# Wellington Property Details



## aspire (Apr 6, 2013)

Hi,
I am from Wellington and interested in few properties and would like to get in touch with the owners to know if they are interested to sell and get some details about property.
I am aware that some city councils provide that info
example Christchurch city council provides the information below

https://www.ccc.govt.nz/consents-an...n-and-lims/ratepayer-details-and-land-titles/

The above link mentions LIM report as separate from RatePayer Details

But I cannot find the similar link for wellington properties.

Is this report refers to rate payer or owner information for wellington?

http://wellington.govt.nz/~/media/s.../property/files/propertyreportapplication.pdf 


The below is the full list of reports provided by WCC. 

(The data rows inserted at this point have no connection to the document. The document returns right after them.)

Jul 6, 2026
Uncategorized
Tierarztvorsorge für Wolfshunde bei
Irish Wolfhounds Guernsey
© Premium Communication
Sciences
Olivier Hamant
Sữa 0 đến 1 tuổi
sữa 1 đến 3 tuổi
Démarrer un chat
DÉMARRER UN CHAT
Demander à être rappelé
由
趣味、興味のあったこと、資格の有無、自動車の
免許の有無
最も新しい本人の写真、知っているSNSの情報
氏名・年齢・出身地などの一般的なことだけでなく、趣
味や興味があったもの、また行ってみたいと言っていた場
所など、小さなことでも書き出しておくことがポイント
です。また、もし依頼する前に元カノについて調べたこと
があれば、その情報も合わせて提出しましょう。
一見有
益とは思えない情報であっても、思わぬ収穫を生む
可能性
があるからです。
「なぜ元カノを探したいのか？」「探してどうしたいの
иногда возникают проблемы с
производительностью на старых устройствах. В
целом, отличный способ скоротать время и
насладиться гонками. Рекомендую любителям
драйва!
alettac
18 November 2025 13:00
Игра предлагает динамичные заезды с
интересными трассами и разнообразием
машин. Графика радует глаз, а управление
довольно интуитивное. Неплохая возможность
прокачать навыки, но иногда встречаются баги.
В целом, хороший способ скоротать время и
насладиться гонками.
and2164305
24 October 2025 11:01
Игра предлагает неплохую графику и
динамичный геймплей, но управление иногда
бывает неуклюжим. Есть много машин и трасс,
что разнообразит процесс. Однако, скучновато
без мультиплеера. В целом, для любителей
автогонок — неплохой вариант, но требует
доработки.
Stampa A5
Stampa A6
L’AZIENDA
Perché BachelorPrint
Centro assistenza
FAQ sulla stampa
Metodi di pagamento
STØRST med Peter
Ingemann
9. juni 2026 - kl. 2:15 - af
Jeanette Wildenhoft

Property - Property information - Wellington City Council 


Link to apply for reports

https://apps.wcc.govt.nz/limrequest//limRequest.do 

I am looking to get info of an apartment which is in a building containing 60 flats so I feel I have to pay 234 nzd ? is that correct?

--------------------------------
LINZ has some other form as below ? is this one which should be ordered ?

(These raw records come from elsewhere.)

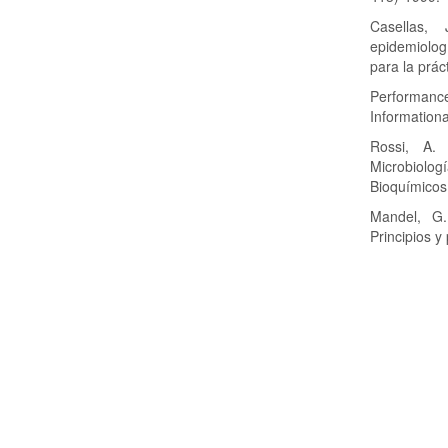
Casellas, 
epidemiolog
para la prác
Performance
Information
Rossi, A.
Microbiologí
Bioquímicos
Mandel, G.
Principios y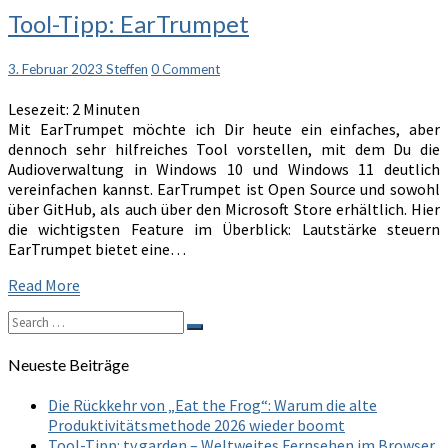
Tool-
Tool-Tipp: EarTrumpet
Tipp:
EarTrumpet
Comments
3. Februar 2023
Steffen
0 Comment
Lesezeit:
2
Minuten
Mit EarTrumpet möchte ich Dir heute ein einfaches, aber
dennoch sehr hilfreiches Tool vorstellen, mit dem Du die
Audioverwaltung in Windows 10 und Windows 11 deutlich
vereinfachen kannst. EarTrumpet ist Open Source und sowohl
über GitHub, als auch über den Microsoft Store erhältlich. Hier
die wichtigsten Feature im Überblick: Lautstärke steuern
EarTrumpet bietet eine…
Read
Read More
More
Search
Search
for:
Neueste Beiträge
Die Rückkehr von „Eat the Frog“: Warum die alte
Produktivitätsmethode 2026 wieder boomt
Tool-Tipp: tv.garden – Weltweites Fernsehen im Browser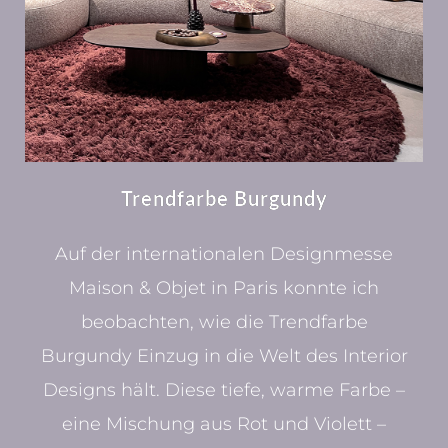
Trendfarbe Burgundy
Auf der internationalen Designmesse
Maison & Objet in Paris konnte ich
beobachten, wie die Trendfarbe
Burgundy Einzug in die Welt des Interior
Designs hält. Diese tiefe, warme Farbe –
eine Mischung aus Rot und Violett –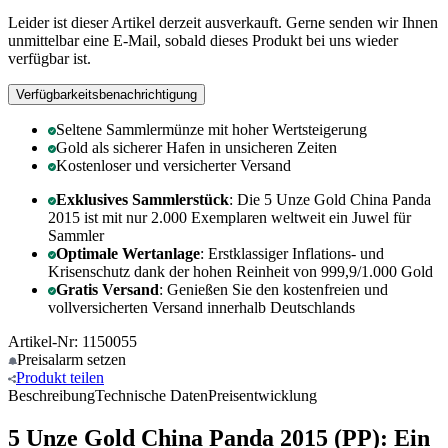
Leider ist dieser Artikel derzeit ausverkauft. Gerne senden wir Ihnen
unmittelbar eine E-Mail, sobald dieses Produkt bei uns wieder
verfügbar ist.
Verfügbarkeitsbenachrichtigung
Seltene Sammlermünze mit hoher Wertsteigerung
Gold als sicherer Hafen in unsicheren Zeiten
Kostenloser und versicherter Versand
Exklusives Sammlerstück
: Die 5 Unze Gold China Panda
2015 ist mit nur 2.000 Exemplaren weltweit ein Juwel für
Sammler
Optimale Wertanlage
: Erstklassiger Inflations- und
Krisenschutz dank der hohen Reinheit von 999,9/1.000 Gold
Gratis Versand
: Genießen Sie den kostenfreien und
vollversicherten Versand innerhalb Deutschlands
Artikel-Nr: 1150055
Preisalarm
setzen
Produkt
teilen
Beschreibung
Technische Daten
Preisentwicklung
5 Unze Gold China Panda 2015 (PP): Ein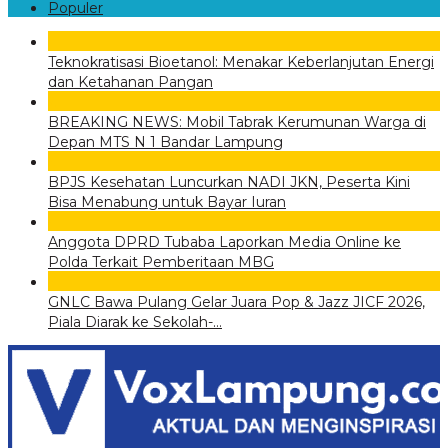
Populer
1
Teknokratisasi Bioetanol: Menakar Keberlanjutan Energi
dan Ketahanan Pangan
2
BREAKING NEWS: Mobil Tabrak Kerumunan Warga di
Depan MTS N 1 Bandar Lampung
3
BPJS Kesehatan Luncurkan NADI JKN, Peserta Kini
Bisa Menabung untuk Bayar Iuran
4
Anggota DPRD Tubaba Laporkan Media Online ke
Polda Terkait Pemberitaan MBG
5
GNLC Bawa Pulang Gelar Juara Pop & Jazz JICF 2026,
Piala Diarak ke Sekolah-…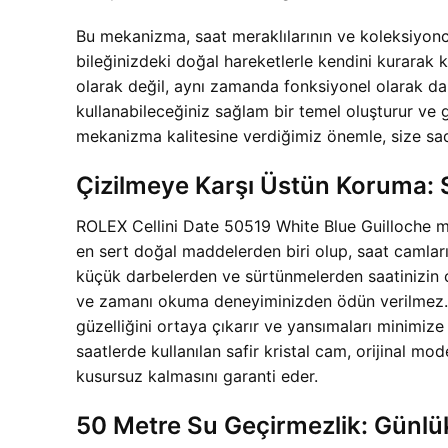
Bu mekanizma, saat meraklılarının ve koleksiyoncu
bileğinizdeki doğal hareketlerle kendini kurarak 
olarak değil, aynı zamanda fonksiyonel olarak da 
kullanabileceğiniz sağlam bir temel oluşturur ve
mekanizma kalitesine verdiğimiz önemle, size sade
Çizilmeye Karşı Üstün Koruma: S
ROLEX Cellini Date 50519 White Blue Guilloche mod
en sert doğal maddelerden biri olup, saat camları
küçük darbelerden ve sürtünmelerden saatinizin c
ve zamanı okuma deneyiminizden ödün verilmez. Sa
güzelliğini ortaya çıkarır ve yansımaları minimiz
saatlerde kullanılan safir kristal cam, orijinal mo
kusursuz kalmasını garanti eder.
50 Metre Su Geçirmezlik: Günlü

https://apps.linz.govt.nz/survey-titles/order-copy/ 


There's another link on LINZ which talks about Property title plans. is this the LIM report which I dont want to order or some other report?

Property titles & plans | Land Information New Zealand (LINZ)

Thanks in advance or your help


----------



## aspire (Apr 6, 2013)

https://apps.linz.govt.nz/survey-titles/order-copy/ 
It asks to fill Land Record Order Form if i fill it then on the second page I am asked to select type of land record ( certificate of title) 
will that suffice?




aspire said:


> Hi,
> I am from Wellington and interested in few properties and would like to get in touch with the owners to know if they are interested to sell and get some details about property.
> I am aware that some city councils provide that info
> example Christchurch city council provides the information below
> ...


----------



## escapedtonz (Apr 6, 2012)

aspire said:


> Hi,
> I am from Wellington and interested in few properties and would like to get in touch with the owners to know if they are interested to sell and get some details about property.
> I am aware that some city councils provide that info
> example Christchurch city council provides the information below
> ...


Are the properties you are interested in advertised for sale ?


----------



## aspire (Apr 6, 2013)

hi thanks for checking
That property was listed some time back but I cant find it on internet now.


----------